There’s some comfort in having a clearer position on testing; our understanding of the dynamics of an outbreak is also improving. Case ascertainment methods, however, remain too crude to see increases in transmissions in real-time. Hospital admission numbers are too late in the trajectory of local increases; the outbreak at Weston General Hospital, Somerset, illustrates the difficulties in identifying upturns in cases. These and further rises in cases locally will obviously increase the potential for renewed exposure of staff to COVID-19, and possibly before such outbreaks are recognised.
As yet we have no indication, one way or another, about subsequent waves of infection and their timescales. High rates of community infection will increase risk around patient pathways and undermine confidence in their safety.
Continuing with existing PPE standards will help protect staff against such exposures.
Doctors are often team leaders and may set the tone for clinical practice in their teams. As doctors and leaders we know that, while the consequences of contracting COVID-19 varies greatly between individuals, some groups are more susceptible to serious complications and death.
We must acknowledge that strong personalities in our teams, including medical staff, can impress their views about acceptable PPE and practices. Such strong personalities may influence the protection used by other members of their teams, including those from other clinical disciplines, and so potentially expose their team members to greater individual risk.
It has been suggested that ‘enhanced PPE’ would offer sufficient protection for those at increased individual risk. Risk reduction strategies do not, however, usually suggest the use of higher level PPE as a response. All other measures should be employed first. This usually involves removing staff members from exposure to that risk.
It is also important to recognise that for healthcare staff some, possibly most, COVID-19 transmission within hospitals is understood to occur between healthcare workers - often from staff members who have no symptoms of the infection. To reduce transmission within hospitals there is a requirement for protective measures at all times within the hospital estate.
In most circumstances, outside of hospital, that means social distancing measures and these should be followed where possible.
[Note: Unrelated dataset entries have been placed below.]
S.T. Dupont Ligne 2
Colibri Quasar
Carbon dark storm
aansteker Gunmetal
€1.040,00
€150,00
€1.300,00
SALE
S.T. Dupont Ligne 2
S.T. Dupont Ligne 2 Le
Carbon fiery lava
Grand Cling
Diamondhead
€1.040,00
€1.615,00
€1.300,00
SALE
Trusts could assist with these measures with ‘workplace risk assessments’. These evaluate how each part of a hospital’s estate is used; they assess whether social distancing, outside of healthcare interactions where PPE would be worn, is possible with the usual staff complement and working practices. Such measures are particularly important in areas where staff take their breaks.
Working practices must be adapted where social distancing is found not to be possible without change. It may also be that sessional wearing of facemasks by hospital staff has a place in the reduction of COVID-19 transmission. There is some, albeit weak, evidence that wearing facemask in public may prevent transmission and even a modest protective effect could save lives.
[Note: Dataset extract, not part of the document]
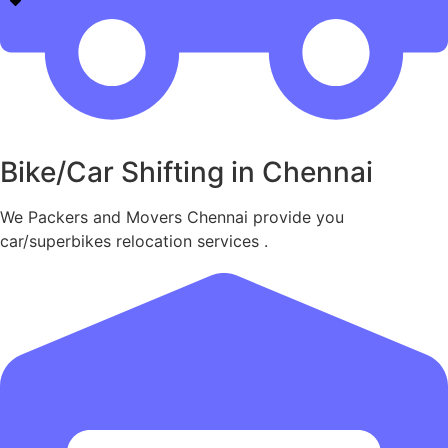
Bike/Car Shifting in Chennai
We Packers and Movers Chennai provide you
car/superbikes relocation services .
Decision making around the use of PPE should not be devolved to the level of organisations. Clear guidance across systems is helpful and allows staff to have a measure of confidence that they are treated consistently.
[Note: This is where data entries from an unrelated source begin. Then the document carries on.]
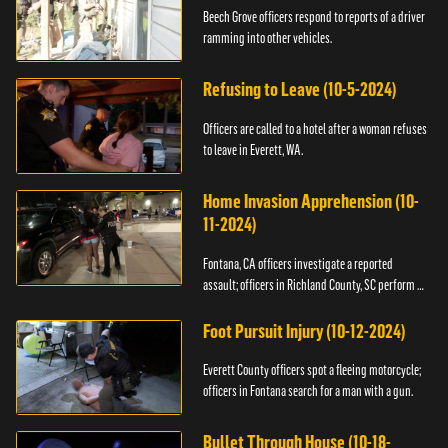
Beech Grove officers respond to reports of a driver
ramming into other vehicles.
Refusing to Leave (10-5-2024)
Officers are called to a hotel after a woman refuses
to leave in Everett, WA.
Home Invasion Apprehension (10-
11-2024)
Fontana, CA officers investigate a reported
assault; officers in Richland County, SC perform a
stop.
Foot Pursuit Injury (10-12-2024)
Everett County officers spot a fleeing motorcycle;
officers in Fontana search for a man with a gun.
Bullet Through House (10-18-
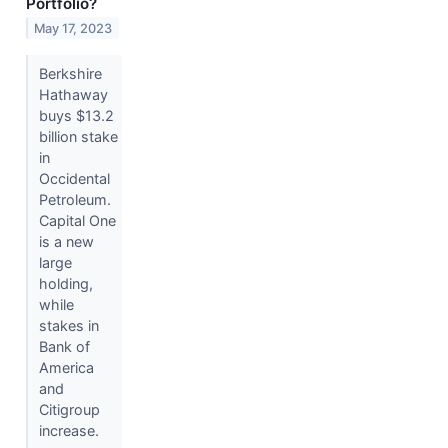
Portfolio?
May 17, 2023
Berkshire
Hathaway
buys $13.2
billion stake
in
Occidental
Petroleum.
Capital One
is a new
large
holding,
while
stakes in
Bank of
America
and
Citigroup
increase.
Many of the issues outlined above will be ameliorated by time. In the short term, it’s important that the new clinical pathways have time to bed in. In the longer term, any change to PPE guidance will only likely follow an end to the sustained transmission of COVID-19 we currently see. In time, staff will feel greater confidence that changes to PPE use are safe for them. At some point, a change in the guidance on PPE use may be possible. But that point has not yet been reached.